:: PROBLEM TO WORK ON ::
Count lines holding the string "Dresfa" in the data that follows. Reply with one number only.

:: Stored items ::
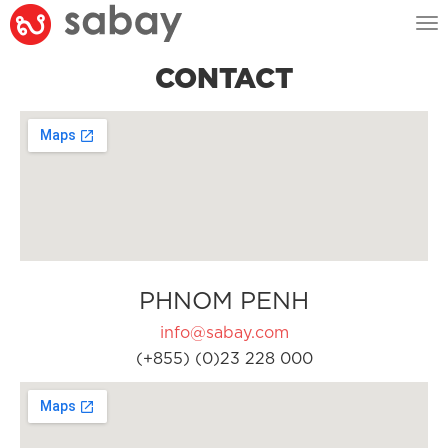
Tog
nav
CONTACT
PHNOM PENH
info@sabay.com
(+855) (0)23 228 000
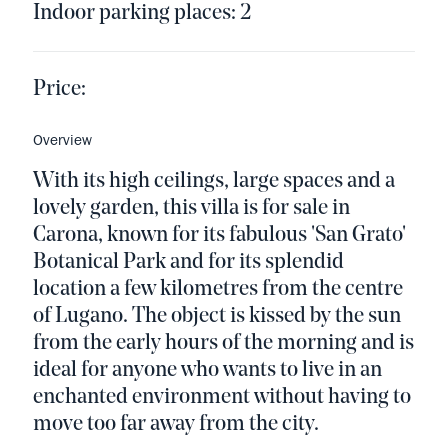
Indoor parking places: 2
Price:
Overview
With its high ceilings, large spaces and a
lovely garden, this villa is for sale in
Carona, known for its fabulous 'San Grato'
Botanical Park and for its splendid
location a few kilometres from the centre
of Lugano. The object is kissed by the sun
from the early hours of the morning and is
ideal for anyone who wants to live in an
enchanted environment without having to
move too far away from the city.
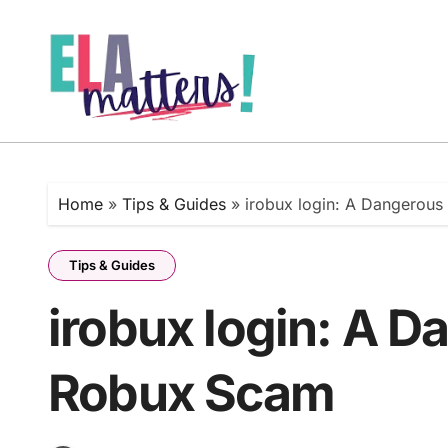
Skip
to
content
Home
»
Tips & Guides
»
irobux login: A Dangerou
Tips & Guides
irobux login: A D
Robux Scam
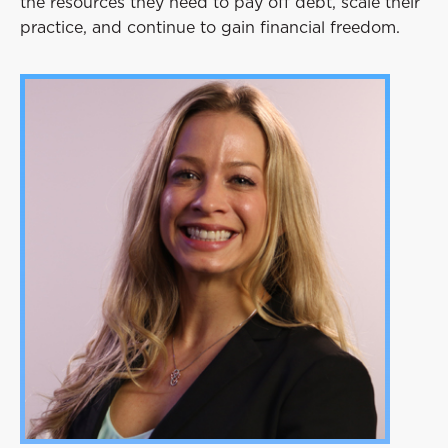
the resources they need to pay off debt, scale their
practice, and continue to gain financial freedom.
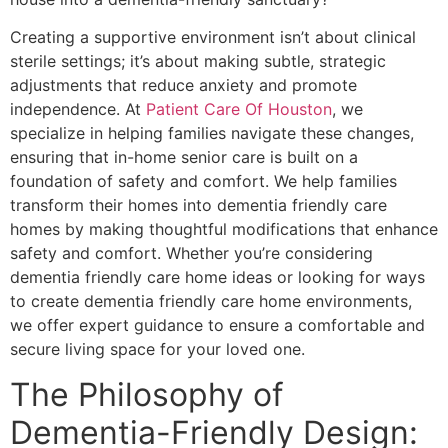
Creating a supportive environment isn’t about clinical
sterile settings; it’s about making subtle, strategic
adjustments that reduce anxiety and promote
independence. At
Patient Care Of Houston
, we
specialize in helping families navigate these changes,
ensuring that in-home senior care is built on a
foundation of safety and comfort. We help families
transform their homes into dementia friendly care
homes by making thoughtful modifications that enhance
safety and comfort. Whether you’re considering
dementia friendly care home ideas or looking for ways
to create dementia friendly care home environments,
we offer expert guidance to ensure a comfortable and
secure living space for your loved one.
The Philosophy of
Dementia-Friendly Design:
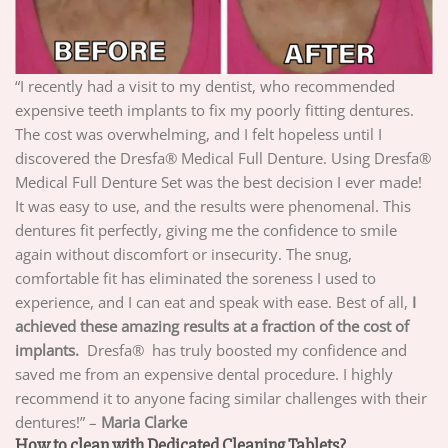
“I recently had a visit to my dentist, who recommended
expensive teeth implants to fix my poorly fitting dentures.
The cost was overwhelming, and I felt hopeless until I
discovered the Dresfa® Medical Full Denture. Using Dresfa®
Medical Full Denture Set was the best decision I ever made!
It was easy to use, and the results were phenomenal. This
dentures fit perfectly, giving me the confidence to smile
again without discomfort or insecurity. The snug,
comfortable fit has eliminated the soreness I used to
experience, and I can eat and speak with ease. Best of all,
I
achieved these amazing results at a fraction of the cost of
implants.
Dresfa® has truly boosted my confidence and
saved me from an expensive dental procedure. I highly
recommend it to anyone facing similar challenges with their
dentures!” –
Maria Clarke
How to clean with Dedicated Cleaning Tablets?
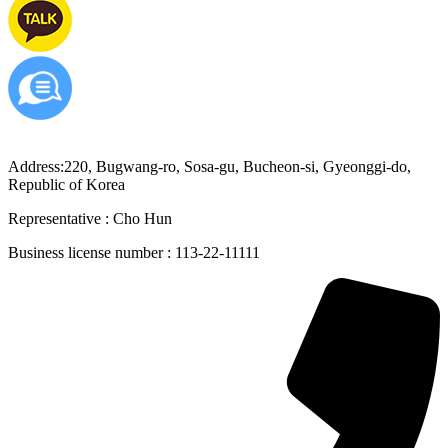
Address:220, Bugwang-ro, Sosa-gu, Bucheon-si, Gyeonggi-do,
Republic of Korea
Representative : Cho Hun
Business license number : 113-22-11111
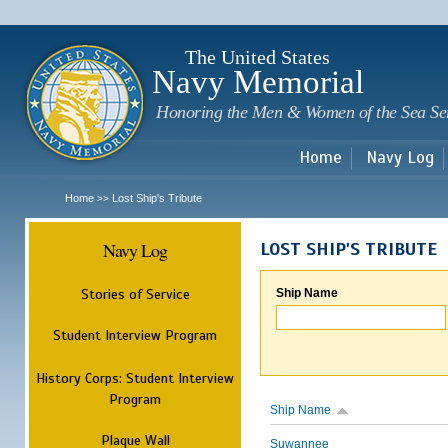
Sk
m
c
The United States
Navy Memorial
Honoring the Men & Women of the Sea Se
Home
Navy Log
Home
Lost Ship's Tribute
>>
Navy Log
LOST SHIP'S TRIBUTE
Stories of Service
Ship Name
Student Interview Program
History Corps: Student Interview
Program
Ship Name
Plaque Wall
Suwannee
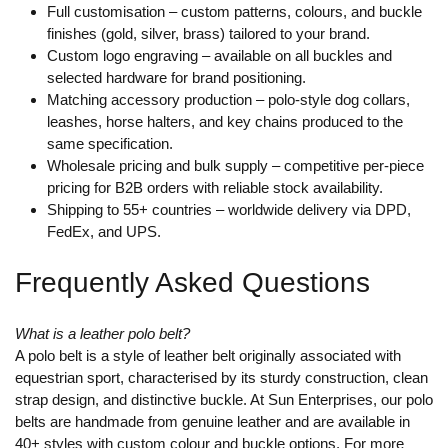
Full customisation
– custom patterns, colours, and buckle
finishes (gold, silver, brass) tailored to your brand.
Custom logo engraving
– available on all buckles and
selected hardware for brand positioning.
Matching accessory production
– polo-style dog collars,
leashes, horse halters, and key chains produced to the
same specification.
Wholesale pricing and bulk supply
– competitive per-piece
pricing for B2B orders with reliable stock availability.
Shipping to 55+ countries
– worldwide delivery via DPD,
FedEx, and UPS.
Frequently Asked Questions
What is a leather polo belt?
A polo belt is a style of leather belt originally associated with
equestrian sport, characterised by its sturdy construction, clean
strap design, and distinctive buckle. At Sun Enterprises, our polo
belts are handmade from genuine leather and are available in
40+ styles with custom colour and buckle options. For more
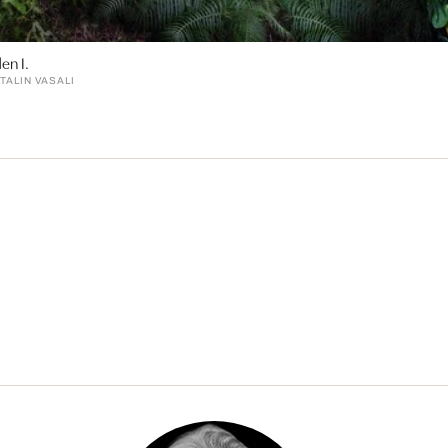
en I.
TALIN VASALI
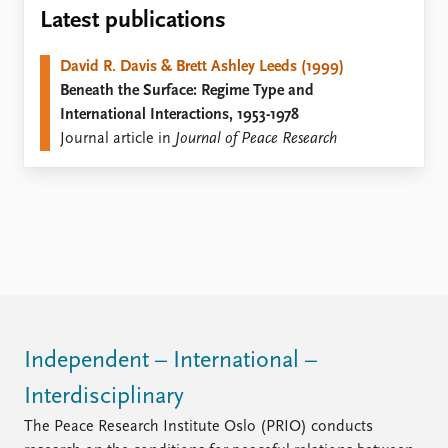
Locations
Latest publications
Education
David R. Davis & Brett Ashley Leeds (1999)
Publications
People
Beneath the Surface: Regime Type and
Latest publications
Current staff
International Interactions, 1953-1978
Publication archive
Alphabetical list
Journal article in
Journal of Peace Research
Commentary
PRIO board
Newsletters
Global Fellows
Journals
Practitioners in Residence
Data
About PRIO
Datasets
About PRIO
Replication data
Annual reports
Careers
Library
Independent – International –
How to find
Interdisciplinary
Contact
Intranet
The Peace Research Institute Oslo (PRIO) conducts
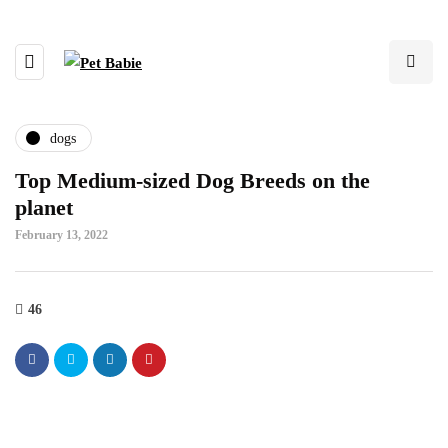
dogs
Top Medium-sized Dog Breeds on the
planet
February 13, 2022
46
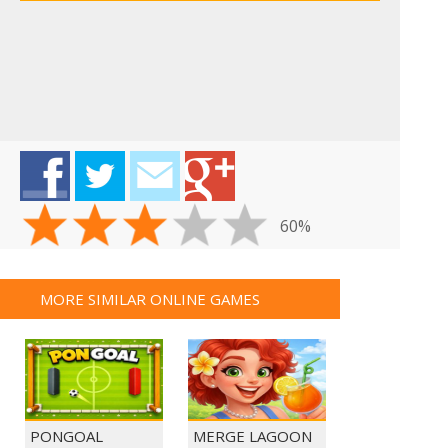
60%
MORE SIMILAR ONLINE GAMES
PONGOAL
MERGE LAGOON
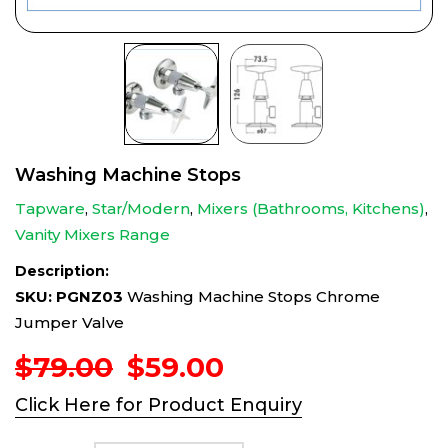
Washing Machine Stops
Tapware
,
Star/Modern
,
Mixers (Bathrooms, Kitchens)
,
Vanity Mixers Range
Description:
SKU: PGNZ03
Washing Machine Stops Chrome
Jumper Valve
Original
Current
$
79.00
$
59.00
price
price
Click Here for Product Enquiry
was:
is:
$79.00.
$59.00.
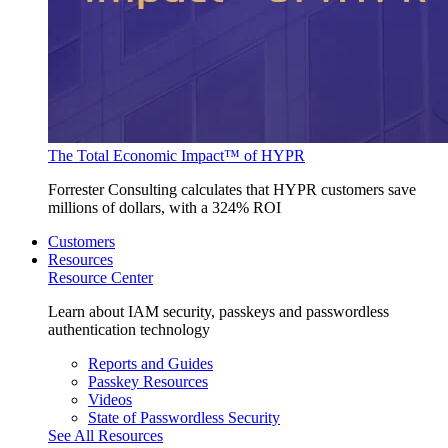
The Total Economic Impact™ of HYPR
Forrester Consulting calculates that HYPR customers save
millions of dollars, with a 324% ROI
Customers
Resources
Resource Center
Learn about IAM security, passkeys and passwordless
authentication technology
Reports and Guides
Passkey Resources
Videos
State of Passwordless Security
See All Resources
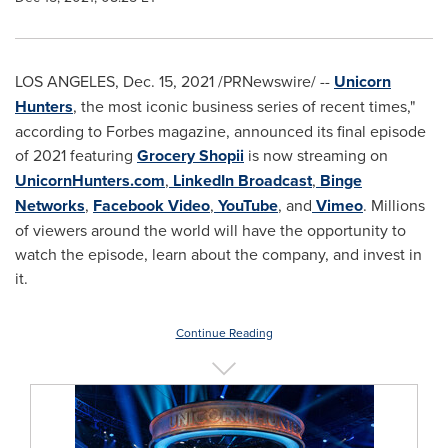
LOS ANGELES
,
Dec. 15, 2021
/PRNewswire/ --
Unicorn
Hunters
, the most iconic business series of recent times,"
according to Forbes magazine, announced its final episode
of 2021 featuring
Grocery Shopii
is now streaming on
UnicornHunters.com
,
LinkedIn Broadcast
,
Binge
Networks
,
Facebook Video
,
YouTube
, and
Vimeo
. Millions
of viewers around the world will have the opportunity to
watch the episode, learn about the company, and invest in
it.
Continue Reading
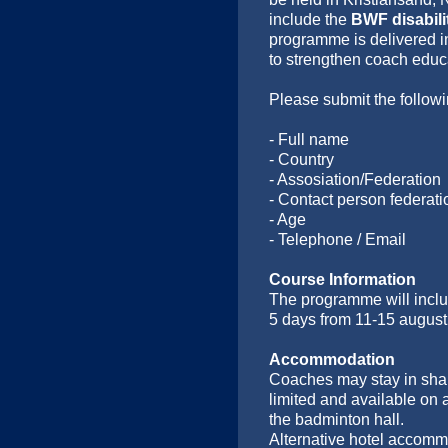
include the
BWF disabil
programme is delivered in
to strengthen coach educ
Please submit the followi
- Full name
- Country
- Assosiation/Federation
- Contact person federati
- Age
- Telephone / Email
Course Information
The programme will incl
5 days from 11-15 august. 
Accommodation
Coaches may stay in shar
limited and available on 
the badminton hall.
Alternative hotel accommo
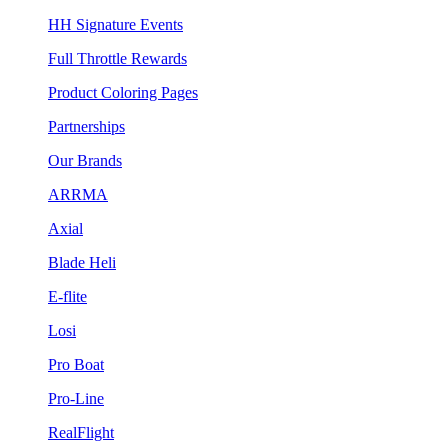
HH Signature Events
Full Throttle Rewards
Product Coloring Pages
Partnerships
Our Brands
ARRMA
Axial
Blade Heli
E-flite
Losi
Pro Boat
Pro-Line
RealFlight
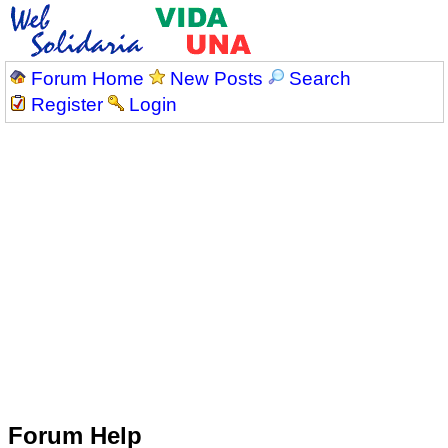
Forum Home
New Posts
Search
Register
Login
Forum Help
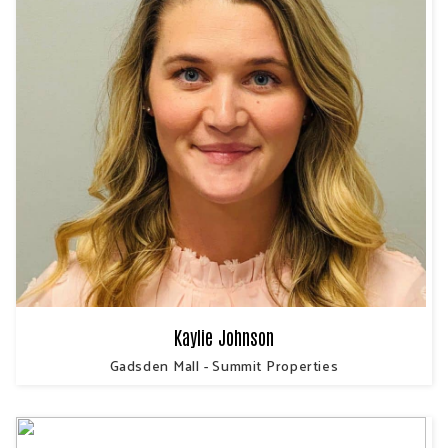
Kaylie Johnson
Gadsden Mall - Summit Properties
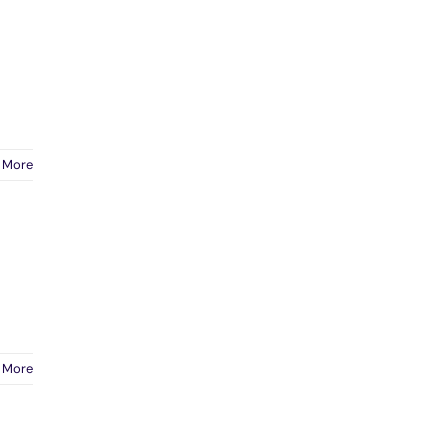
 More
 More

:: OUTPUT BELOW ::
2